→ ASSIGNMENT: Retype exactly the span of lines below from the one with "Industry codes are required to do" through the one with "London boy', seems". Do not include pictures.

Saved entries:

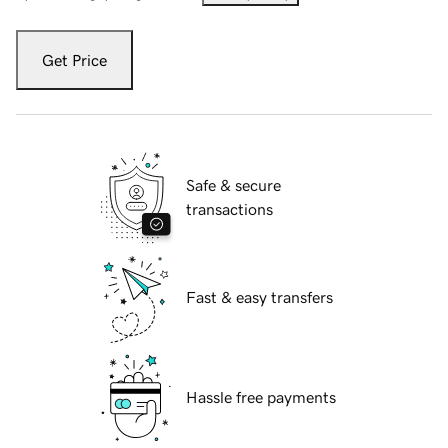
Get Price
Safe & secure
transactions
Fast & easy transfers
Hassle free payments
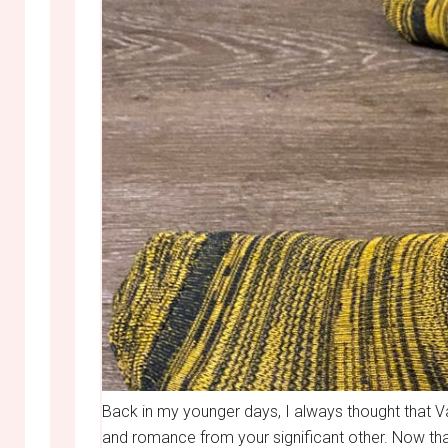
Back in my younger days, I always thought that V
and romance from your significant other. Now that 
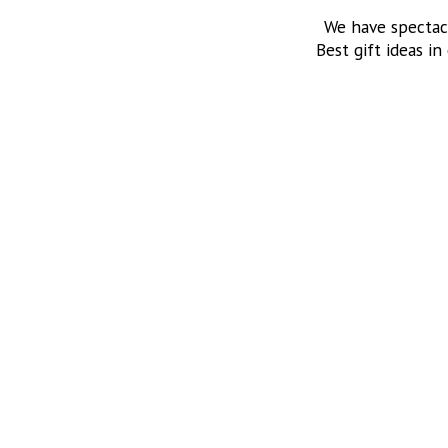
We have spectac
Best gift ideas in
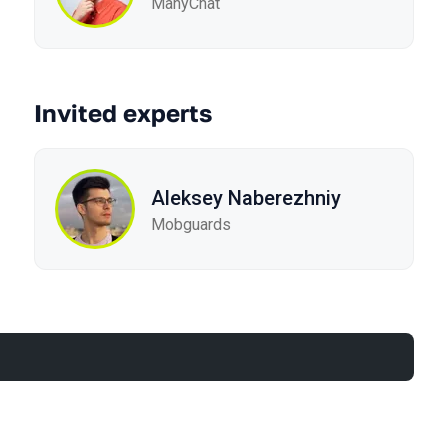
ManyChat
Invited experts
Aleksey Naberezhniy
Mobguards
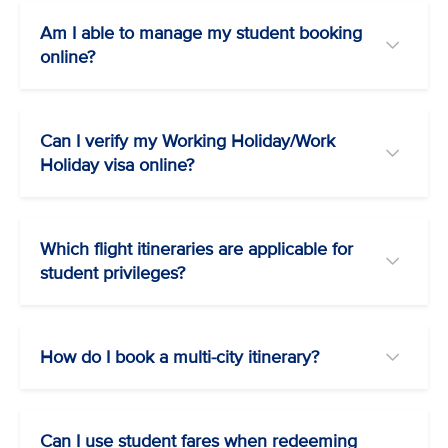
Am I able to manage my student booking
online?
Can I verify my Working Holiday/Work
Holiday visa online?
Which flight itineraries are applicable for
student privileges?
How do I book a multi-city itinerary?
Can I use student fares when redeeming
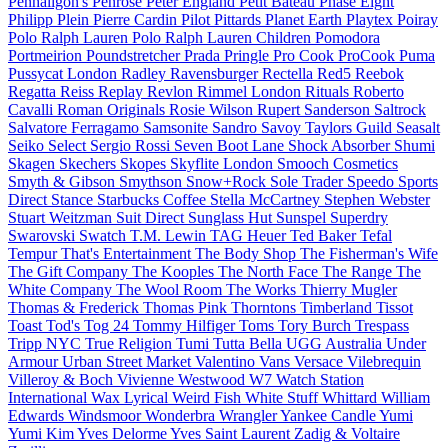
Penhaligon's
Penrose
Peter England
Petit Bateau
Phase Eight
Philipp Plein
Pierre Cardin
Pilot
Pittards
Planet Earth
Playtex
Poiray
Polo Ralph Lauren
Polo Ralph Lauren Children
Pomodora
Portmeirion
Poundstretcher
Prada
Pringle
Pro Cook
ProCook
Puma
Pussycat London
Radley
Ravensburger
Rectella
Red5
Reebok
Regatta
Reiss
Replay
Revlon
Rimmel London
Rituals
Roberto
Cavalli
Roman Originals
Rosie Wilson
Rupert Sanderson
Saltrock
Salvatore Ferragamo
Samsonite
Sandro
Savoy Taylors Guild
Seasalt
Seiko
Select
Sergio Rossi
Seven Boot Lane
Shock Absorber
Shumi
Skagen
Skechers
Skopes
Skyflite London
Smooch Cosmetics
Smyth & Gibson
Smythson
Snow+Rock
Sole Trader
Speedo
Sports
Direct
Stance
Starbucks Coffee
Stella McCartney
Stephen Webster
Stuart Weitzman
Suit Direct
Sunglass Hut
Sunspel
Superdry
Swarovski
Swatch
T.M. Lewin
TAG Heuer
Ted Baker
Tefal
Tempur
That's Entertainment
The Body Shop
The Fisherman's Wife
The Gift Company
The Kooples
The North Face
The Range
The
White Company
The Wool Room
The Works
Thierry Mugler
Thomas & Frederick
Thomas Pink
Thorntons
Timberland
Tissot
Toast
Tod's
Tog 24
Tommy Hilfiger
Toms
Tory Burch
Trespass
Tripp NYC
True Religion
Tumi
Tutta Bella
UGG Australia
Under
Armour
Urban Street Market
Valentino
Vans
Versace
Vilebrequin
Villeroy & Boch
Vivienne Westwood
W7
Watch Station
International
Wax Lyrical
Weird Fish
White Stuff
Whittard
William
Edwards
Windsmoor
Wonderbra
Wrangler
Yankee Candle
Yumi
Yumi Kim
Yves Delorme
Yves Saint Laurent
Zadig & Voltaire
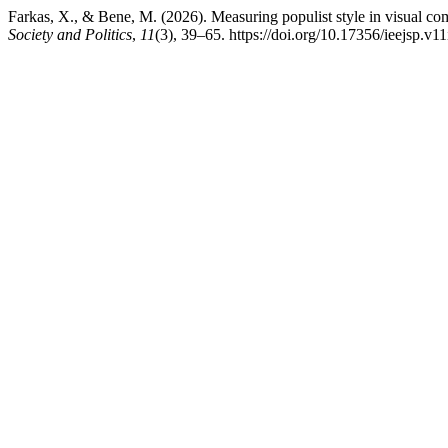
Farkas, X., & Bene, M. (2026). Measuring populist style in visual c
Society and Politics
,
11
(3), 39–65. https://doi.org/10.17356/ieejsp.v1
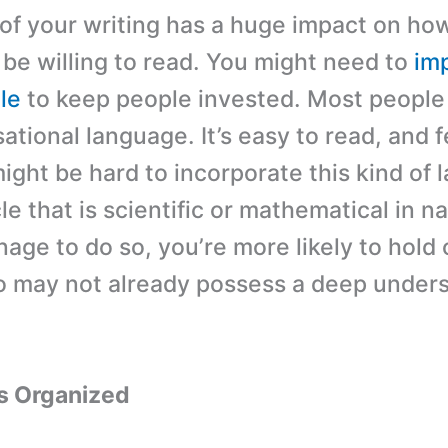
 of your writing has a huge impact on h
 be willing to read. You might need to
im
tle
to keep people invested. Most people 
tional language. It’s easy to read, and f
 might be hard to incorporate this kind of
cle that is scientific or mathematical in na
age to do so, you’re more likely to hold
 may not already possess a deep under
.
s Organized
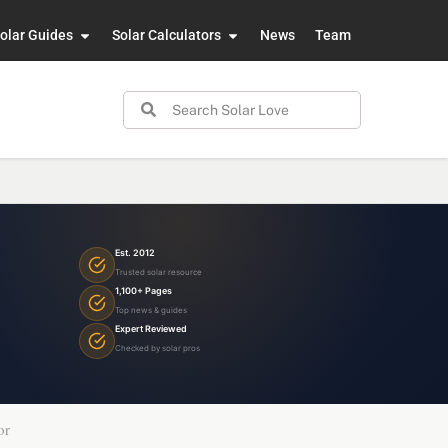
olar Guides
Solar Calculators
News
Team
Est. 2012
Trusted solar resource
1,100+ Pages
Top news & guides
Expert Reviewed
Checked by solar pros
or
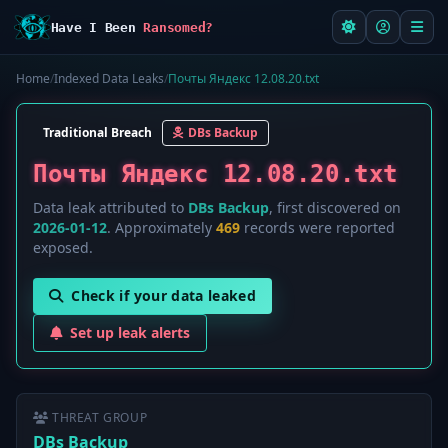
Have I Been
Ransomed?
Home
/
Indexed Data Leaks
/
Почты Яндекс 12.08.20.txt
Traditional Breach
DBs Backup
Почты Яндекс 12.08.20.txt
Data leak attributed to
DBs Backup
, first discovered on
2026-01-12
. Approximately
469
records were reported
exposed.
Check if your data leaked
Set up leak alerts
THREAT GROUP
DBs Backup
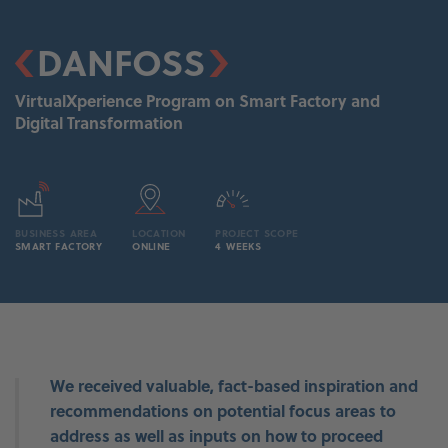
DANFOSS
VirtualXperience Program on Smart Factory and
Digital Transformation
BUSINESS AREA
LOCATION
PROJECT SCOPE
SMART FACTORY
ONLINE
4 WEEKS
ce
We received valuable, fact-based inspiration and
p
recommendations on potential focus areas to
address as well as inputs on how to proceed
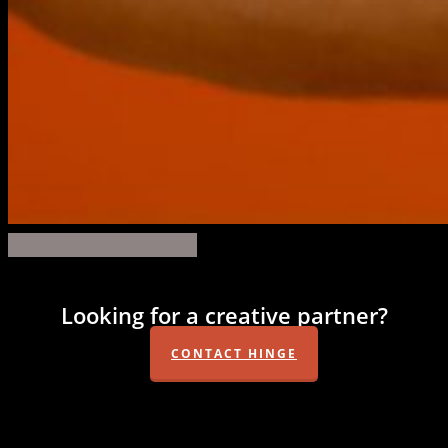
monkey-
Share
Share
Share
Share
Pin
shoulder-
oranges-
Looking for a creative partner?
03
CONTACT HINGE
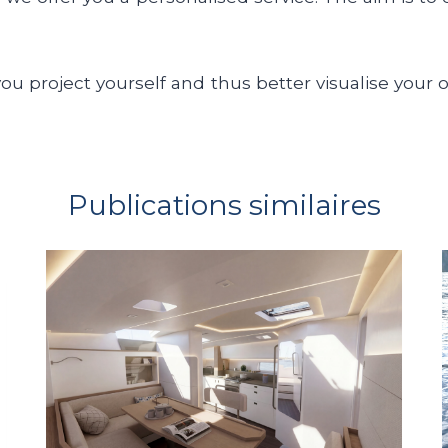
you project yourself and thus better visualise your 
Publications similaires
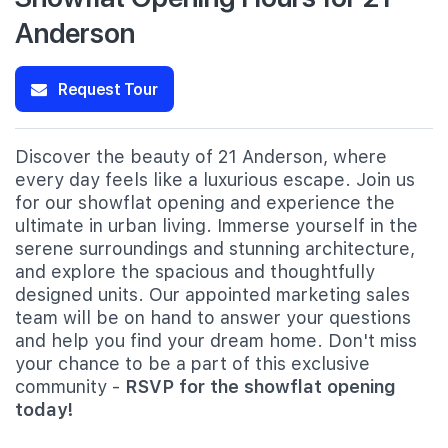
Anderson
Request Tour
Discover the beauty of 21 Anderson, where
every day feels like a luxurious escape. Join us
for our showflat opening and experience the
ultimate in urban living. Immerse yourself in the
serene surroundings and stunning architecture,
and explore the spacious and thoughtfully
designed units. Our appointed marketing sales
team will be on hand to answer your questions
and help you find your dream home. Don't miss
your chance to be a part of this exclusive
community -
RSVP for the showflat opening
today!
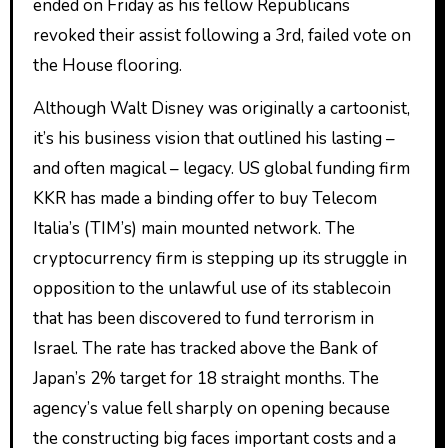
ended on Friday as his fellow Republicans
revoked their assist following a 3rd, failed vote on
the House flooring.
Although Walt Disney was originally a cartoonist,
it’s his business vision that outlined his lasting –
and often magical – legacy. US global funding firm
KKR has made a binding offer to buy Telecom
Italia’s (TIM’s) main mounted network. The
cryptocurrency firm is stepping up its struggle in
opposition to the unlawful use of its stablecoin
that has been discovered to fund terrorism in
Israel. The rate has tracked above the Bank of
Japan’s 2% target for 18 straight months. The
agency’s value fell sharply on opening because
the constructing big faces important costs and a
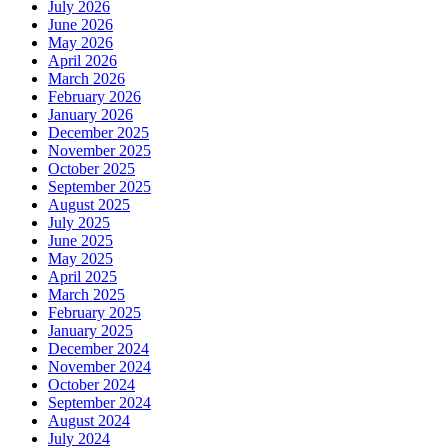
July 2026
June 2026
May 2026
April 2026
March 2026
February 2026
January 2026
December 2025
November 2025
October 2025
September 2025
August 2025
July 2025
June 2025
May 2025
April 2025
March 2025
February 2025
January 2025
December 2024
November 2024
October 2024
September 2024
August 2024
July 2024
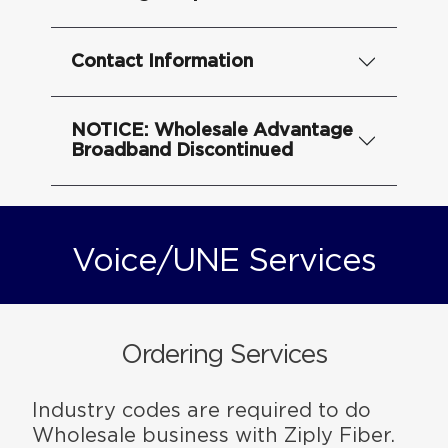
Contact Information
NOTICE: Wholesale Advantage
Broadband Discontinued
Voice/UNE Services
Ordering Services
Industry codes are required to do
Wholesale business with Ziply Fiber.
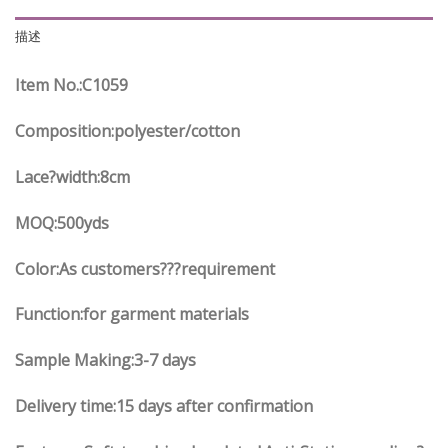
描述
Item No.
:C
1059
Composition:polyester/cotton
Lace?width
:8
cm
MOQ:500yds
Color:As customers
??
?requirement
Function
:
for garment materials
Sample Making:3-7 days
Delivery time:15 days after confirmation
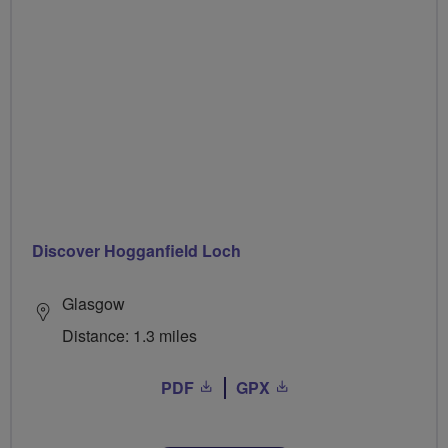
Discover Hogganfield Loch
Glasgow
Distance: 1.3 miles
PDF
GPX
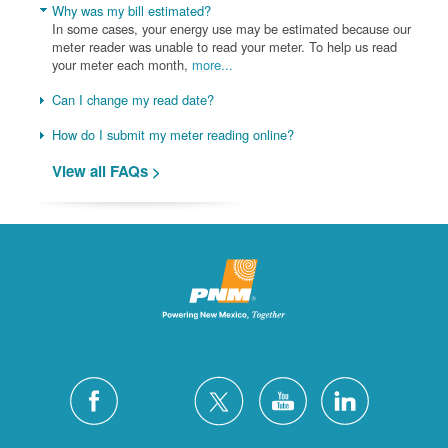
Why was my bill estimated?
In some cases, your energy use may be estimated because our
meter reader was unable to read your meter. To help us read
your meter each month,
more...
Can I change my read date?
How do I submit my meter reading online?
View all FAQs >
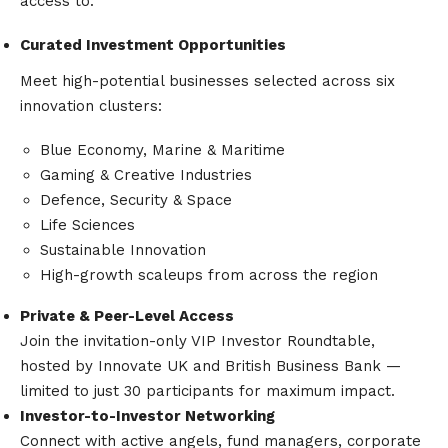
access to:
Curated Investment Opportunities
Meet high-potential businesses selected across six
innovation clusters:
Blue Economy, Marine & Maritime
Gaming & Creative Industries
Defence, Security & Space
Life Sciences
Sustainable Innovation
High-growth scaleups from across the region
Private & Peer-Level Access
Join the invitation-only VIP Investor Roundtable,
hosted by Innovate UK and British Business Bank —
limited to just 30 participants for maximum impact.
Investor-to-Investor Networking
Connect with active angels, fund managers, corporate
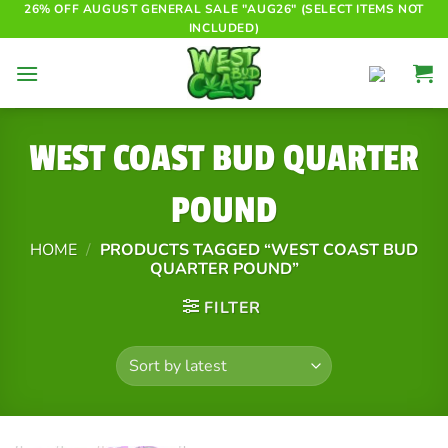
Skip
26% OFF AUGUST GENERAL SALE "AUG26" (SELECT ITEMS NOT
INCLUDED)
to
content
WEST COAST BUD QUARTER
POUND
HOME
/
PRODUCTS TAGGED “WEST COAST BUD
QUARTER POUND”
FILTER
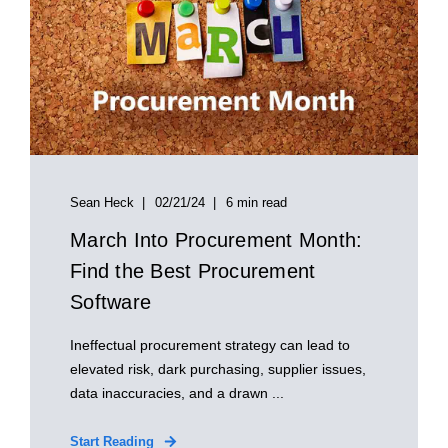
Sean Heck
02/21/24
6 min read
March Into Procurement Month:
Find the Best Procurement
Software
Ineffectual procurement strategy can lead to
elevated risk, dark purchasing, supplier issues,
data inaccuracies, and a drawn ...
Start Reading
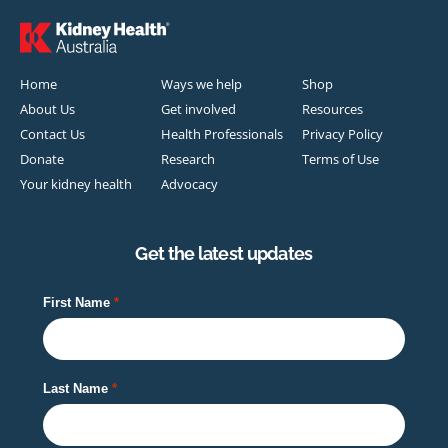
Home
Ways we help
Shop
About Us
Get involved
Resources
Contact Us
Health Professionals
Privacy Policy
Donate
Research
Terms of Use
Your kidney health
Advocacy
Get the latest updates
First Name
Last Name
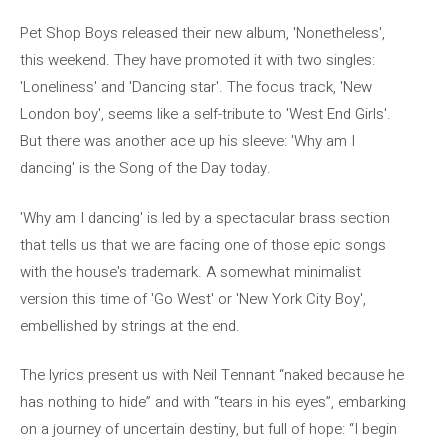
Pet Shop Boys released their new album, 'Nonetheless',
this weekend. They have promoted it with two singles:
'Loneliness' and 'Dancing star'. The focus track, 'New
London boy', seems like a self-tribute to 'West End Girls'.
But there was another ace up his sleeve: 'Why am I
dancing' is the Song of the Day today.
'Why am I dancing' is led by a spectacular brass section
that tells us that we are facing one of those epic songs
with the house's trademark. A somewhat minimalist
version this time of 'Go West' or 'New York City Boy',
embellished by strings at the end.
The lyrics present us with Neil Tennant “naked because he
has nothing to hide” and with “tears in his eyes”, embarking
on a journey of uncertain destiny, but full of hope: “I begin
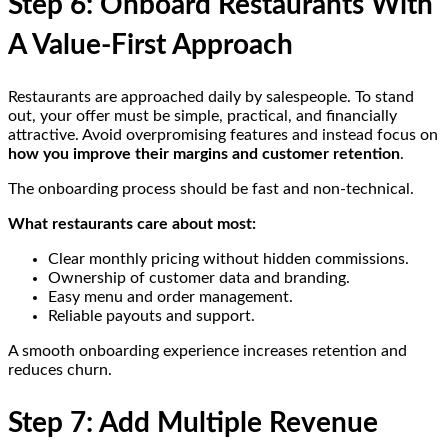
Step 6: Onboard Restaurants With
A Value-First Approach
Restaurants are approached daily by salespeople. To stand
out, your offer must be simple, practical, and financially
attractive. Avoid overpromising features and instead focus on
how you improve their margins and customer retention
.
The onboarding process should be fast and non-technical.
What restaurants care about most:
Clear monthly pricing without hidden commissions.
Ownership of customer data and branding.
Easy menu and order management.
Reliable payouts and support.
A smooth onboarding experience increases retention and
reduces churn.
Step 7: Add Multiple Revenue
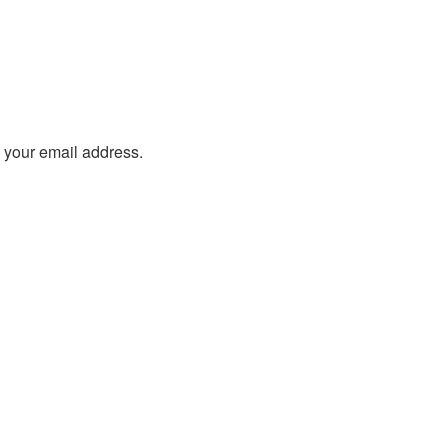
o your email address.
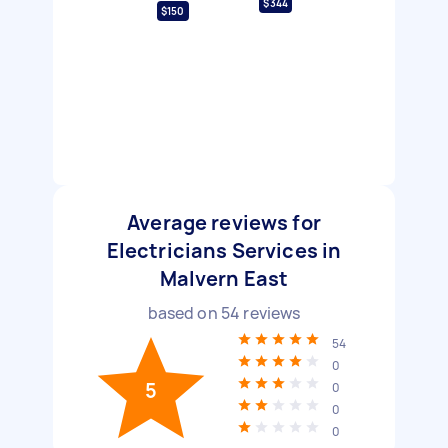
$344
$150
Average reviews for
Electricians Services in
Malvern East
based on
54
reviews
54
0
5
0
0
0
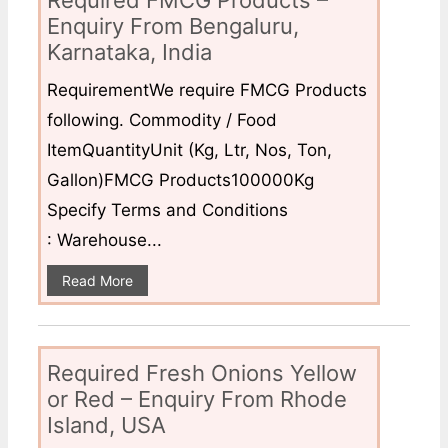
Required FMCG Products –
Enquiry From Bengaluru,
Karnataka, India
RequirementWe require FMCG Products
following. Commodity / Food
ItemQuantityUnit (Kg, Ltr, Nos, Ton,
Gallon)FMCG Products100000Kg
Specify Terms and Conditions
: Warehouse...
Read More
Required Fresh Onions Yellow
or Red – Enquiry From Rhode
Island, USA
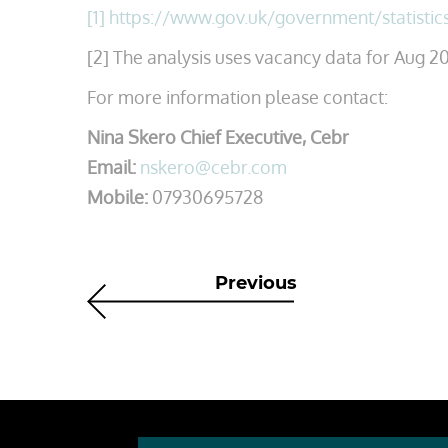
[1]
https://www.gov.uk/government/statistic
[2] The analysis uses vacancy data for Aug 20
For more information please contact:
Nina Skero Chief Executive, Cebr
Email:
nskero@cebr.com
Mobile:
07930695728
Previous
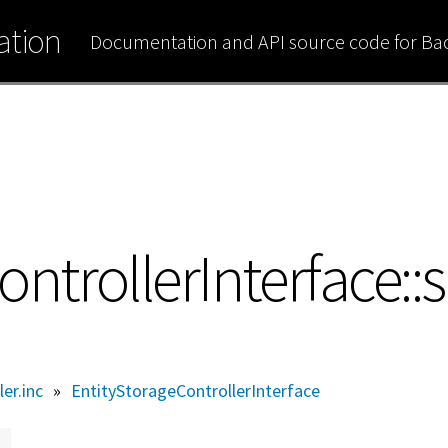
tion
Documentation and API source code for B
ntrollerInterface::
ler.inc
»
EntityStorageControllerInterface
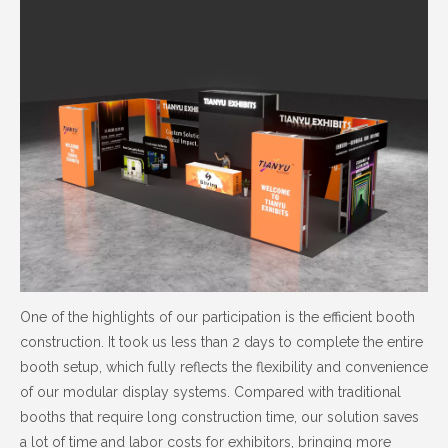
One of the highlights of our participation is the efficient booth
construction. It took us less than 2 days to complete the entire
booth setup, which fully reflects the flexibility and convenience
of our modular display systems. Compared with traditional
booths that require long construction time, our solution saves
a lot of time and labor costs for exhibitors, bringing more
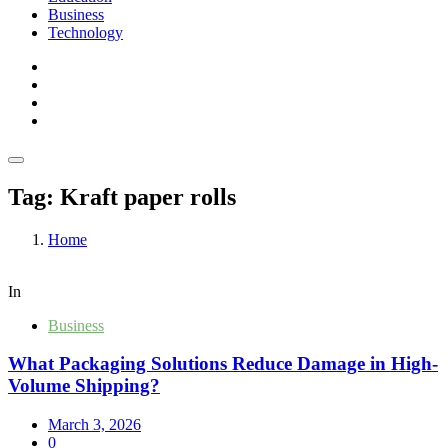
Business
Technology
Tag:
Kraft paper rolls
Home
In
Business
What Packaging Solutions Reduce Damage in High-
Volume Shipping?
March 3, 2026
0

→ RESULT FOR THIS TASK:
Industry codes are required to do
Wholesale business with Ziply Fiber.
描述
Item No.
:C
1059
Composition:polyester/cotton
Lace?width
:8
cm
MOQ:500yds
Color:As customers
??
?requirement
Function
:
for garment materials
Sample Making:3-7 days
Delivery time:15 days after confirmation
Discover Hogganfield Loch
Glasgow
Distance: 1.3 miles
PDF
GPX
Why was my bill estimated?
In some cases, your energy use may be estimated because our
meter reader was unable to read your meter. To help us read
your meter each month,
more...
Can I change my read date?
How do I submit my meter reading online?
View all FAQs >
access to:
Curated Investment Opportunities
Meet high-potential businesses selected across six
innovation clusters:
Blue Economy, Marine & Maritime
Gaming & Creative Industries
Defence, Security & Space
Life Sciences
Sustainable Innovation
High-growth scaleups from across the region
Private & Peer-Level Access
Join the invitation-only VIP Investor Roundtable,
hosted by Innovate UK and British Business Bank —
limited to just 30 participants for maximum impact.
Investor-to-Investor Networking
Connect with active angels, fund managers, corporate
Skip
26% OFF AUGUST GENERAL SALE "AUG26" (SELECT ITEMS NOT
INCLUDED)
to
content
WEST COAST BUD QUARTER
POUND
HOME
/
PRODUCTS TAGGED “WEST COAST BUD
QUARTER POUND”
FILTER
Sean Heck
02/21/24
6 min read
March Into Procurement Month:
Find the Best Procurement
Software
Ineffectual procurement strategy can lead to
elevated risk, dark purchasing, supplier issues,
data inaccuracies, and a drawn ...
Start Reading
Home
Ways we help
Shop
About Us
Get involved
Resources
Contact Us
Health Professionals
Privacy Policy
Donate
Research
Terms of Use
Your kidney health
Advocacy
Get the latest updates
First Name
Last Name
Pet Shop Boys released their new album, 'Nonetheless',
this weekend. They have promoted it with two singles:
'Loneliness' and 'Dancing star'. The focus track, 'New
London boy', seems like a self-tribute to 'West End Girls'.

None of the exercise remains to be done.